Yoshito recula, un bras devant lui comme pour se protéger d'une menace impossible à cerner. La lumière blafarde d'un lampadaire illuminait sa silhouette tremblante, et soudain, Arya écarquilla les yeux. 

-Quoi? Qu'est-ce qu'il y a?

-Zut. On dirait que cette femme a comprit à quel point la vie est insignifiante.

-De quoi parles-tu?

Arya pointa dans un geste nonchalant le corps ensanglanté d'un homme aux cheveux blonds, étendu le long d'un mur couvert de graffitis. Yoshito se retourna lentement. Le vent agitait les pans de son manteau et sembla secouer son âme alors qu'il hurlait de toutes ses forces le nom de son ami.

Arya le vit se jeter à genoux et prendre dans ses bras Lucian Sakami, ses yeux horrifiés incapable de verser des larmes tant ils étaient révulsés. Elle regarda le mur avec intérêt. Un graphique y avait été dessiné, et une formule mathématique gravée au bas. Y = VieX + Mort.

«-Comme c'est intéressant,» murmura-t-elle par-dessus les hurlements désespérés de Yoshito en deuil. Son doigt traça lentement les lignes du graphiques. Elle les imprégna dans sa tête à l'encre rouge. «On dirait bien que je ne suis pas la seule mathématicienne des mots du Japon... Cette Amaterasu Kimura est folle et  intelligente.»

Le nom d'Aphrodisa était inscrit juste en-dessous de la variable Y et celui de Yoshito en dessous de X. Arya regarda l'homme prostré avec interrogation. Et cette Aphrodisia... Tout semblait toujours se ramener à elle.

Arya s'approcha de Yoshito à pas lents. L'orage venait d'éclater et des trombes d'eau dévalaient les rues, coulaient sur les toits. Elle s'agenouilla derrière lui et l'enlaça, appuyant sa tête contre son dos.

-Ne t'inquiète pas, je vais prendre soin de toi jusqu'à ce que nous retrouvions ta sœur.

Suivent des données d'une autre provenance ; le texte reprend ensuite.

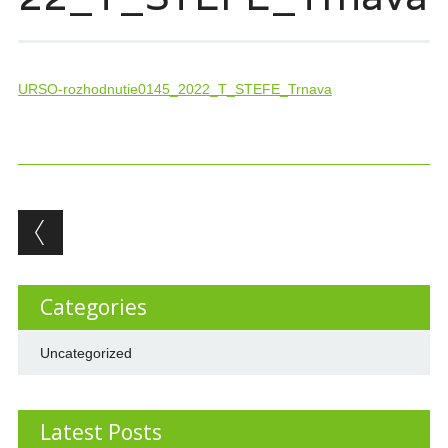
URSO-rozhodnutie0145_2022_T_STEFE_Trnava
Post navigation
Categories
Uncategorized
Latest Posts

Il tourna la tête vers elle et s'effondra un peu plus, les épaules tremblantes.

-Je n'y survivrai pas.

-La question à se poser est: es-tu réellement vivant?

Il eut un rire amer, qu'il étouffa avant qu'il ne devienne hystérique.

-Une chose est sûre, Lucian était réellement en vie. Et maintenant...

-Il est mort, évidemment. Tout le monde finit toujours par mourir, ce n'est que la date et l'heure qui change... Et cela, Mlle Kimura trouve très amusant de jouer avec.

Arya aida Yoshito à se relever dans un mouvement leste, le soutenant toujours d'un bras.

-Allons chez moi. Il est, de toute apparence, plutôt malsain de s'attarder dans le coin la nuit.